(Task goal)
Find the string "mobile" in the records. Copy every line it appears in.
━━━━━ Task input
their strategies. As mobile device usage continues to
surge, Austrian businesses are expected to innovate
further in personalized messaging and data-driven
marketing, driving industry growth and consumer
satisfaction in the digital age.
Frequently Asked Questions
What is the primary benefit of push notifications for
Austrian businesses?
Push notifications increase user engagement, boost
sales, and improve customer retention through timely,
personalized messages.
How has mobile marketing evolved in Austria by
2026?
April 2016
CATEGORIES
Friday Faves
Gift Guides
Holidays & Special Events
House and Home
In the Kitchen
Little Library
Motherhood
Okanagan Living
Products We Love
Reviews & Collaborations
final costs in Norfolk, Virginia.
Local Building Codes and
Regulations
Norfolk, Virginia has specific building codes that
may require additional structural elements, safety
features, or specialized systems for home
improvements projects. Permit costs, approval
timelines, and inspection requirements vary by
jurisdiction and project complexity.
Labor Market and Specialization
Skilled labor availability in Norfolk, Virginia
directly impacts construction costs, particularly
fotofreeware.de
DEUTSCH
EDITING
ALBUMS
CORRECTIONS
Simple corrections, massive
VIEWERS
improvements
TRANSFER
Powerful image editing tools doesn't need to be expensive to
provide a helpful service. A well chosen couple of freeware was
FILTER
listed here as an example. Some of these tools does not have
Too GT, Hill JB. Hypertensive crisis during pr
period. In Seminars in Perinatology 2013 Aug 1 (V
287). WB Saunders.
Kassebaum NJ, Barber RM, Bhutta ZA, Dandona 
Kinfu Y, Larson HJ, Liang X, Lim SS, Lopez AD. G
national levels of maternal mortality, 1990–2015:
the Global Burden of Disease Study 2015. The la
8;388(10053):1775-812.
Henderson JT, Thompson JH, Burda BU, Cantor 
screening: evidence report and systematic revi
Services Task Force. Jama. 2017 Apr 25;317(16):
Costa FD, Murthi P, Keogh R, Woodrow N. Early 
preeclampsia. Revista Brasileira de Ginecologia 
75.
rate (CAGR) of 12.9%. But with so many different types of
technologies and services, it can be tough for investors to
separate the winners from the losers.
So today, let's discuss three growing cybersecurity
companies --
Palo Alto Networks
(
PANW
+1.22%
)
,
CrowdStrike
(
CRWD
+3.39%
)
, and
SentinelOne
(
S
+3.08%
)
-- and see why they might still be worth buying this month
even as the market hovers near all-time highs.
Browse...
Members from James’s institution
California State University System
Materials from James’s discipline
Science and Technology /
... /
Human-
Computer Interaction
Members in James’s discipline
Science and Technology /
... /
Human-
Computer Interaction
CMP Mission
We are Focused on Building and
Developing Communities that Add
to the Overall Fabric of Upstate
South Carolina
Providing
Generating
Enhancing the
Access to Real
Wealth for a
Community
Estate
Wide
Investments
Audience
━━━━━━━━━━
(Reply to the exercise)
their strategies. As mobile device usage continues to
How has mobile marketing evolved in Austria by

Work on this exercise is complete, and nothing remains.